Sam counters by fishing out enough to buy Dean his very own sugar rush. "Get it yourself," he says, pitching the change on Dean's bed, then flops back down on his own bed and buries his face in the pillow. "Too tired."
"Thanks, loser." The door bangs shut when Dean goes back to the office for the soda, so Sam closes his eyes. He dozes off wondering how many years this particular pillow beneath his head has been in service, and how many times it's been punched and bunched to make it softer, until it's as hard and flat as a Kansas prairie.
Tuesday
Sam sits in the Impala beside Dean on the outskirts of town. Together they watch the railroad tracks for signs of ghostly signalmen with phantom lanterns, but Sam's attention wanders. Head back on the seat, he looks up at the tree line, the soft play of moonlight strumming out from the tips of the branches, like bright ectoplasm across the sky.

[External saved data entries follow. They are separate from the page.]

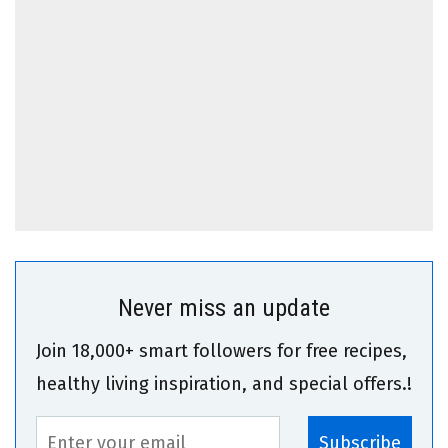
Never miss an update
Join 18,000+ smart followers for free recipes,
healthy living inspiration, and special offers.!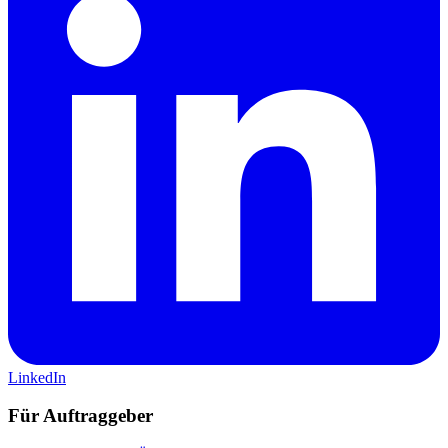
LinkedIn
Für Auftraggeber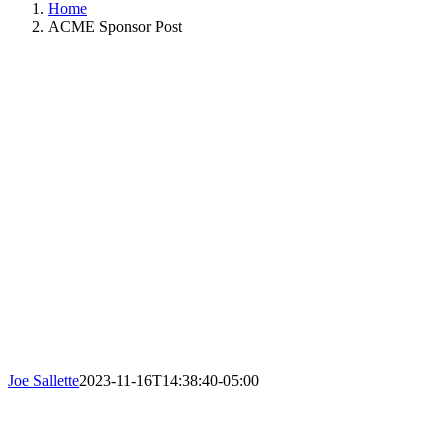
Home
ACME Sponsor Post
Joe Sallette
2023-11-16T14:38:40-05:00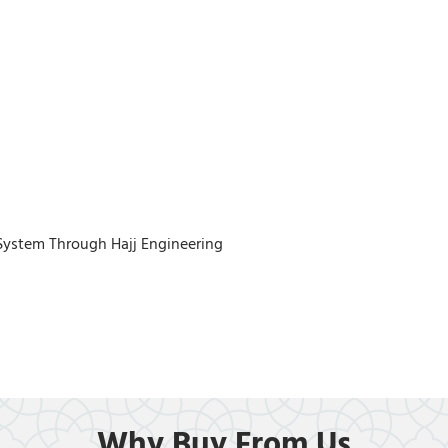
System Through Hajj Engineering
Why Buy From Us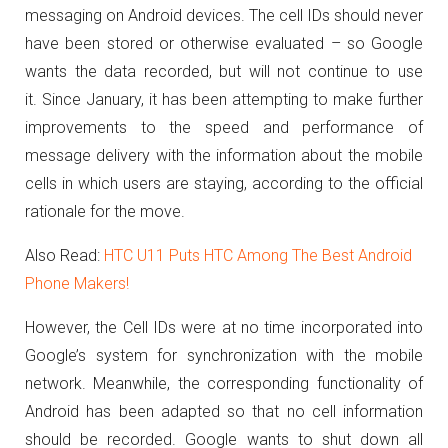
messaging on Android devices.
The cell IDs should never
have been stored or otherwise evaluated – so Google
wants the data recorded, but will not continue to use
it.
Since January, it has been attempting to make further
improvements to the speed and performance of
message delivery with the information about the mobile
cells in which users are staying, according to the official
rationale for the move.
Also Read:
HTC U11 Puts HTC Among The Best Android
Phone Makers!
However, the Cell IDs were at no time incorporated into
Google’s system for synchronization with the mobile
network.
Meanwhile, the corresponding functionality of
Android has been adapted so that no cell information
should be recorded.
Google wants to shut down all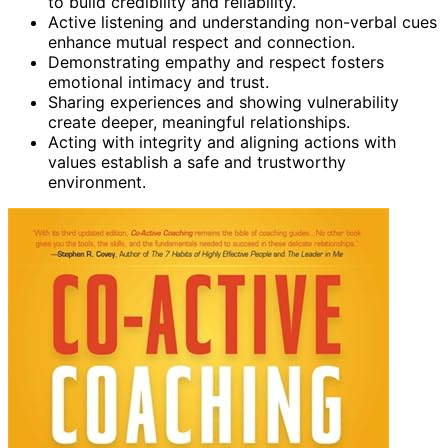
to build credibility and reliability.
Active listening and understanding non-verbal cues
enhance mutual respect and connection.
Demonstrating empathy and respect fosters
emotional intimacy and trust.
Sharing experiences and showing vulnerability
create deeper, meaningful relationships.
Acting with integrity and aligning actions with
values establish a safe and trustworthy
environment.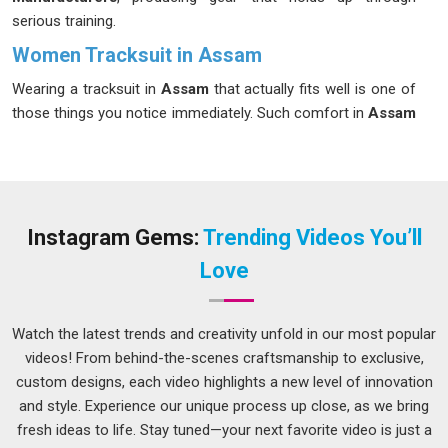
serious training.
Women Tracksuit in Assam
Wearing a tracksuit in
Assam
that actually fits well is one of
those things you notice immediately. Such comfort in
Assam
is not a coincidence. Regularly wearing activewear in
Assam
allows women to discern the quality of craftsmanship.
Women in
Assam
are no different in that regard. If you are
seeking
Women Tracksuit in Assam
, although we operate
from Delhi, every piece goes through a process designed to
Instagram Gems:
Trending Videos You’ll
make sure it actually performs the way it should during real
Love
use.
Women Tracksuit Suppliers in Assam
Watch the latest trends and creativity unfold in our most popular
Anyone in
Assam
who has managed a bulk clothing order
videos! From behind-the-scenes craftsmanship to exclusive,
understands how quickly things can go wrong. Sizes come
custom designs, each video highlights a new level of innovation
back inconsistent, colours drift from the approved sample, or
and style. Experience our unique process up close, as we bring
the delivery in
Assam
arrives later than promised with no
fresh ideas to life. Stay tuned—your next favorite video is just a
clear explanation. As experienced
Ladies Tracksuits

He remembers a pile of books accumulated on the floor next to the desk in the living room, half Jess's, half his; graphic novels, textbooks, treatises on demon manifestation, all mixed together. She never asked and he never explained, and they left it at that.
In the margins of each book, he made tiny notes, drawings, imprecise. He caught himself doing it, told himself it was the equivalent of doodling, no matter the subject matter. He began making notes in a separate notebook, idle thoughts and observations, the occasional newspaper clipping.
Two weeks before Dean showed up, he burned the notebook and its black leather cover, and stood by the trashcan watching the flames curl over the edges. It wasn't the information he objected to; it was the tendency toward collection in the first place.
He wishes now he could undo it, but of course there's no use in looking back.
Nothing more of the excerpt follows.